What inspires you now?
‘I’m very lucky that I play music with people who I really admire. Spending time with the people who are passionate about music, and who think deeply about what they’re doing, I think that’s the way in which I grow now.’
Who are those people?
‘I play a lot with pianist Jeremy Dank, and he is one of the most emotionally generous performers I know. There’s this bottomless well of musical joy and imagination that has been hugely influential for me.’
Do you have a favourite project you’ve collaborated on?
‘We recorded and extensively toured the complete sonatas of Charles Ives. I think Ives is the greatest American composer. Tied with Brahms, I think he is the most nostalgic composer of all time. His music is thought of as dense and thorny, which is true, but at its core his music is deeply Romantic (with a capital ‘R’) – dealing with nostalgia, memory, and longing for the past. Exploring these pieces has been so rewarding because once you unlock the emotional key to these pieces they are profoundly moving and for him, it’s the music of his childhood – church hymns, American folk tunes – that are the gateway to his nostalgia and the bittersweet fading memories of his joyful childhood.’
Who else inspires you?
‘I am in a piano trio with pianist Conrad Tao and cellist Jay Campbell. They are two of the most versatile and curious musicians I know. They both play a lot of contemporary music, and their ideas of sound, and the boundaries of what is beautiful and expressive have really influenced me lately.’
What are these boundaries?
‘When we study the violin our teachers spend so much time talking about ‘polishing’ our technique, ‘buffing’ one’s sound to this incredible sheen. That level of control is a positive thing, but to further and further narrow what is considered a ‘beautiful’ sound is a mistake.

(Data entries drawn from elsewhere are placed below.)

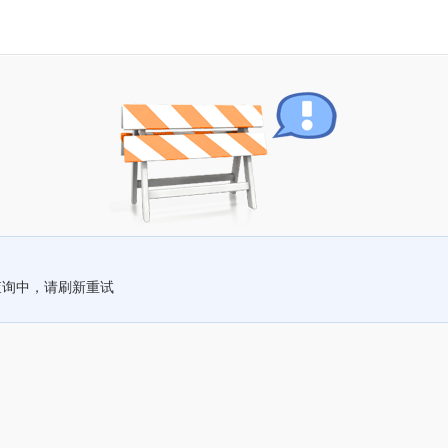
查询中，请刷新重试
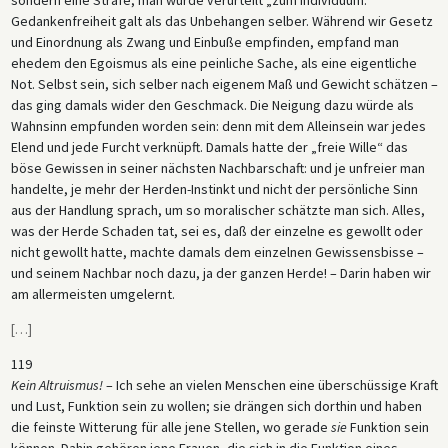
Gedankenfreiheit galt als das Unbehangen selber. Während wir Gesetz
und Einordnung als Zwang und Einbuße empfinden, empfand man
ehedem den Egoismus als eine peinliche Sache, als eine eigentliche
Not. Selbst sein, sich selber nach eigenem Maß und Gewicht schätzen –
das ging damals wider den Geschmack. Die Neigung dazu würde als
Wahnsinn empfunden worden sein: denn mit dem Alleinsein war jedes
Elend und jede Furcht verknüpft. Damals hatte der „freie Wille“ das
böse Gewissen in seiner nächsten Nachbarschaft: und je unfreier man
handelte, je mehr der Herden-Instinkt und nicht der persönliche Sinn
aus der Handlung sprach, um so moralischer schätzte man sich. Alles,
was der Herde Schaden tat, sei es, daß der einzelne es gewollt oder
nicht gewollt hatte, machte damals dem einzelnen Gewissensbisse –
und seinem Nachbar noch dazu, ja der ganzen Herde! – Darin haben wir
am allermeisten umgelernt.
[
…
]
119
Kein Altruismus!
– Ich sehe an vielen Menschen eine überschüssige Kraft
und Lust, Funktion sein zu wollen; sie drängen sich dorthin und haben
die feinste Witterung für alle jene Stellen, wo gerade
sie
Funktion sein
können. Dahin gehören jene Frauen, die sich in die Funktion eines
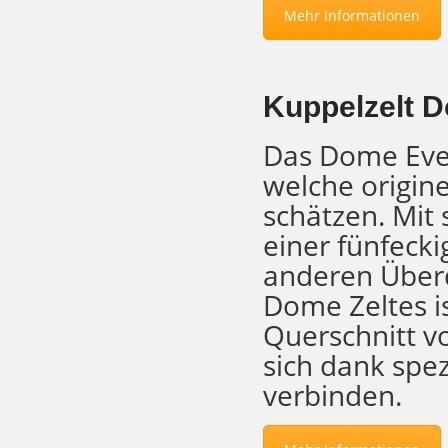
Mehr Informationen
Kuppelzelt 
Das Dome Even
welche origin
schätzen. Mit 
einer fünfecki
anderen Überd
Dome Zeltes i
Querschnitt vo
sich dank spe
verbinden.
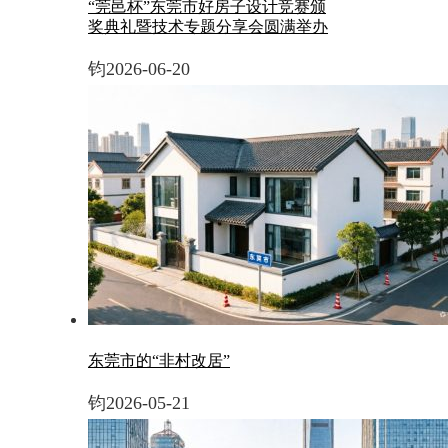
“莞邑杯”东莞市好房子设计竞赛颁
奖典礼暨技术专题分享会圆满举办
钧
2026-06-20
东莞市的“非村改居”
钧
2026-05-21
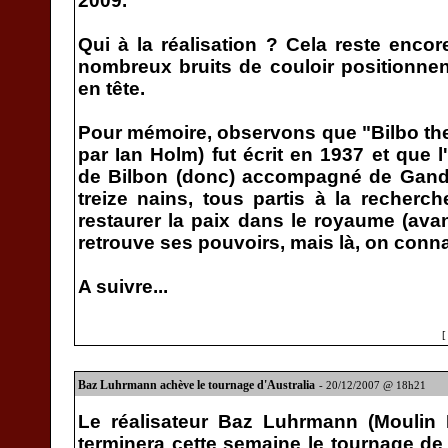
2009.
Qui à la réalisation ? Cela reste enc
nombreux bruits de couloir positionnen
en tête.
Pour mémoire, observons que "Bilbo the 
par Ian Holm) fut écrit en 1937 et que l
de Bilbon (donc) accompagné de Gandal
treize nains, tous partis à la recherch
restaurer la paix dans le royaume (ava
retrouve ses pouvoirs, mais là, on connaît
A suivre...
Baz Luhrmann achève le tournage d'Australia
- 20/12/2007 @ 18h21
Le réalisateur Baz Luhrmann (Moulin 
terminera cette semaine le tournage de 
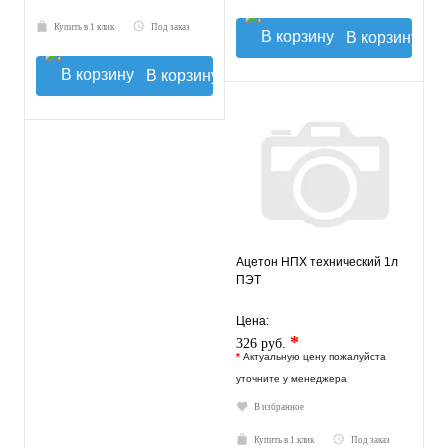
Купить в 1 клик
Под заказ
В корзину
В корзину
Ацетон НПХ технический 1л
ПЭТ
Цена:
*
326 руб.
*
Актуальную цену пожалуйста
уточните у менеджера
В избранное
Купить в 1 клик
Под заказ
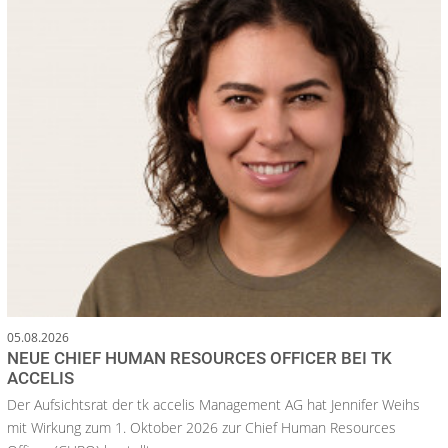
05.08.2026
NEUE CHIEF HUMAN RESOURCES OFFICER BEI TK
ACCELIS
Der Aufsichtsrat der tk accelis Management AG hat Jennifer Weihs
mit Wirkung zum 1. Oktober 2026 zur Chief Human Resources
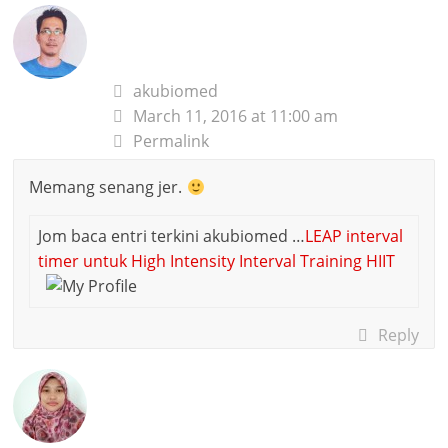
akubiomed
March 11, 2016 at 11:00 am
Permalink
Memang senang jer.
Jom baca entri terkini akubiomed …
LEAP interval
timer untuk High Intensity Interval Training HIIT
Reply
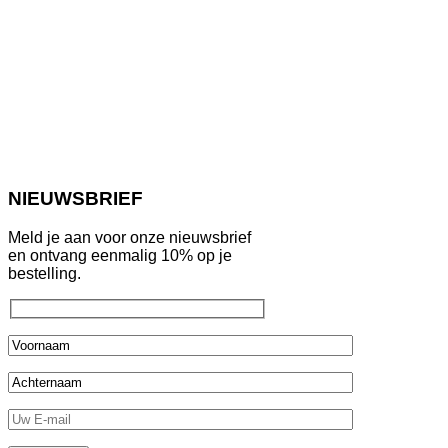
NIEUWSBRIEF
Meld je aan voor onze nieuwsbrief
en ontvang eenmalig 10% op je
bestelling.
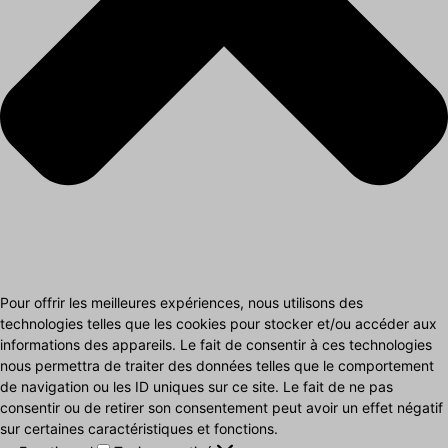
Pour offrir les meilleures expériences, nous utilisons des
technologies telles que les cookies pour stocker et/ou accéder aux
informations des appareils. Le fait de consentir à ces technologies
nous permettra de traiter des données telles que le comportement
de navigation ou les ID uniques sur ce site. Le fait de ne pas
consentir ou de retirer son consentement peut avoir un effet négatif
sur certaines caractéristiques et fonctions.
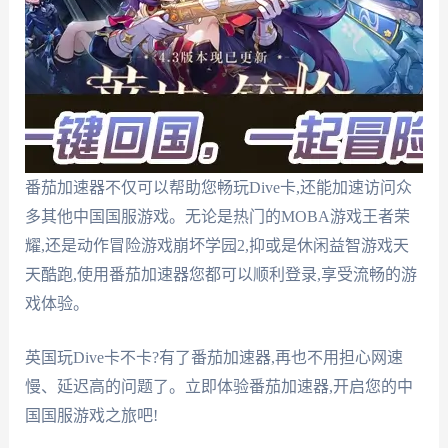
番茄加速器不仅可以帮助您畅玩Dive卡,还能加速访问众
多其他中国国服游戏。无论是热门的MOBA游戏王者荣
耀,还是动作冒险游戏崩坏学园2,抑或是休闲益智游戏天
天酷跑,使用番茄加速器您都可以顺利登录,享受流畅的游
戏体验。
英国玩Dive卡不卡?有了番茄加速器,再也不用担心网速
慢、延迟高的问题了。立即体验番茄加速器,开启您的中
国国服游戏之旅吧!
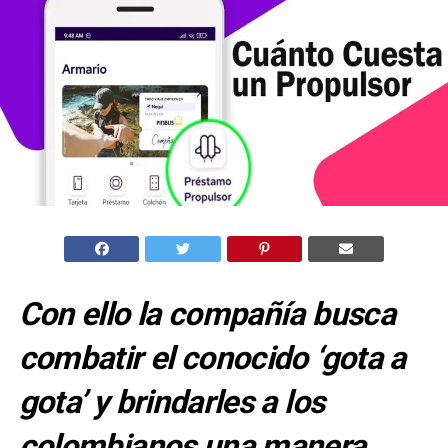
Con ello la compañía busca
combatir el conocido ‘gota a
gota’ y brindarles a los
colombianos una manera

Of course, we want to avoid unintentional blemishes but this idea that there’s a very narrow range of what is a beautiful sound is actually a loss.

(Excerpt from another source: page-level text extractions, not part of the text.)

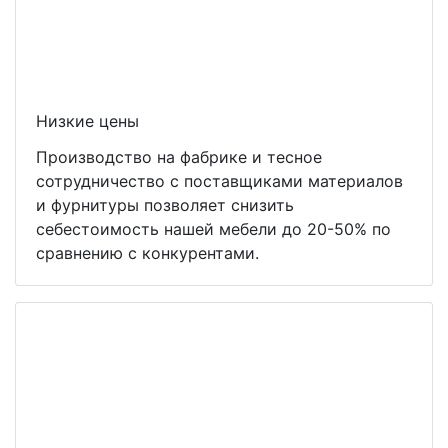
Низкие цены
Производство на фабрике и тесное
сотрудничество с поставщиками материалов
и фурнитуры позволяет снизить
себестоимость нашей мебели до 20-50% по
сравнению с конкурентами.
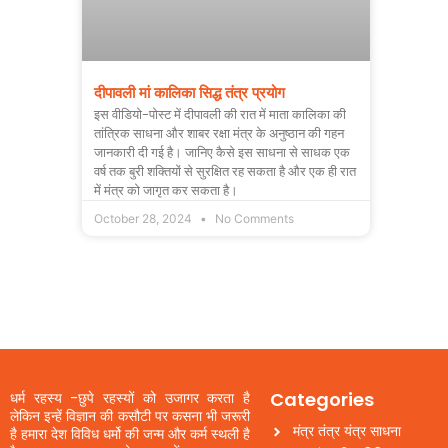
दीपावली मां कालिका सिद्ध तंत्र प्रयोग
इस वीडियो-पोस्ट में दीपावली की रात में माता कालिका की
तांत्रिक साधना और शाबर रक्षा मंत्र के अनुष्ठान की गहन
जानकारी दी गई है। जानिए कैसे इस साधना से साधक एक
वर्ष तक बुरी शक्तियों से सुरक्षित रह सकता है और एक ही रात
में मंत्र को जागृत कर सकता है।
October 28, 2024
No Comments
Categories
धर्म रहस्य -छुपे रहस्यों को उजागर करता है
लेकिन इन्हें विज्ञान की कसौटी पर कसना भी जरूरी
मंत्र तंत्र यंत्र साधना
है हमारा देश विविध धर्मो की जन्म और कर्म स्थली है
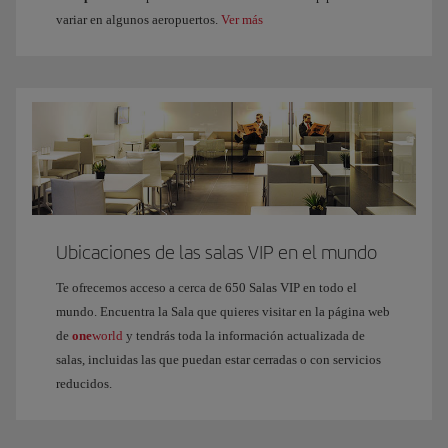
variar en algunos aeropuertos.
Ver más
Ubicaciones de las salas VIP en el mundo
Te ofrecemos acceso a cerca de 650 Salas VIP en todo el
mundo. Encuentra la Sala que quieres visitar en la página web
de
one
world
y tendrás toda la información actualizada de
salas, incluidas las que puedan estar cerradas o con servicios
reducidos.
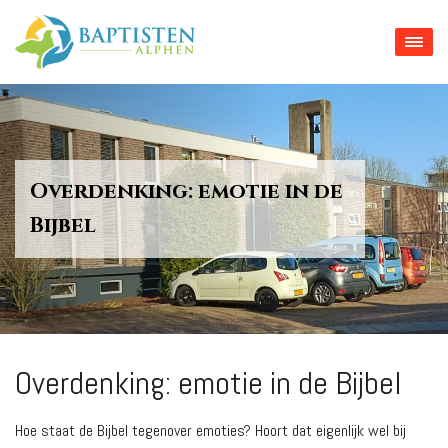
Overdenking: emotie in de
Bijbel
Overdenking: emotie in de Bijbel
Hoe staat de Bijbel tegenover emoties? Hoort dat eigenlijk wel bij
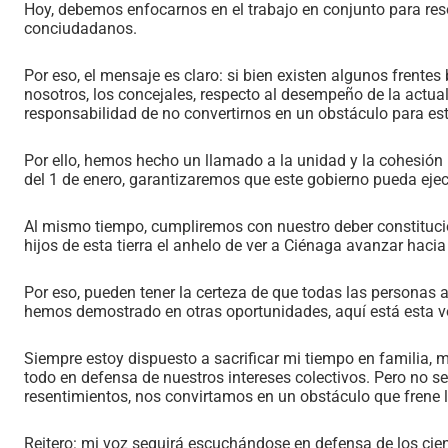
Hoy, debemos enfocarnos en el trabajo en conjunto para res
conciudadanos.
Por eso, el mensaje es claro: si bien existen algunos frentes
nosotros, los concejales, respecto al desempeño de la actu
responsabilidad de no convertirnos en un obstáculo para est
Por ello, hemos hecho un llamado a la unidad y la cohesión p
del 1 de enero, garantizaremos que este gobierno pueda ejecu
Al mismo tiempo, cumpliremos con nuestro deber constituciona
hijos de esta tierra el anhelo de ver a Ciénaga avanzar hacia 
Por eso, pueden tener la certeza de que todas las personas a
hemos demostrado en otras oportunidades, aquí está esta vo
Siempre estoy dispuesto a sacrificar mi tiempo en familia, m
todo en defensa de nuestros intereses colectivos. Pero no 
resentimientos, nos convirtamos en un obstáculo que frene
Reitero: mi voz seguirá escuchándose en defensa de los cie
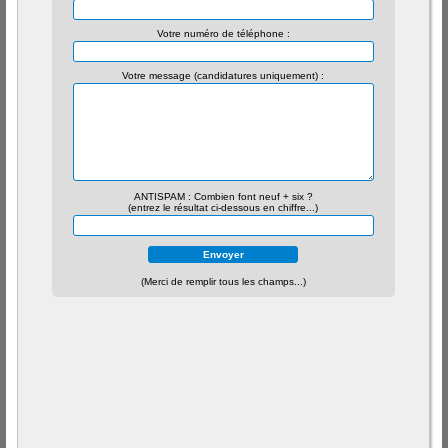
Votre numéro de téléphone :
Votre message (candidatures uniquement) :
ANTISPAM : Combien font neuf + six ?
(entrez le résultat ci-dessous en chiffre...)
(Merci de remplir tous les champs...)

‘With music that calls for lots of extended techniques, for example, we find all these other sounds that are deeply beautiful and expressive and evocative in a different way – and that carries over to when I play a Brahms sonata. Yes, it’s ‘beautiful’ music, but there’s such a range of beauty.
‘One of my favourite violinists is Christian Tetzlaff, and I read an interview of his where he said that beauty is the enemy of expression. I think that there’s a lot of truth in that. If we have a very narrow definition of what beauty is then necessarily the range of expression is narrowed as well.
How do you incorporate these ideas into your playing?
‘I think the more I play different repertoire and am exposed to different musicians the more I realise that there are so many different styles and approaches all which have so much value, and that’s the path I’m exploring these days.
‘When you’re studying, you’re presented with all these structures and boundaries to try and get you on the straight and narrow and to force you to attain a degree of control and consistency and expertise in your instrument, but then when you have that expertise you have to kind of let go of the boundaries so you can use that expertise to create as wide a colour palette and expressive range as possible.’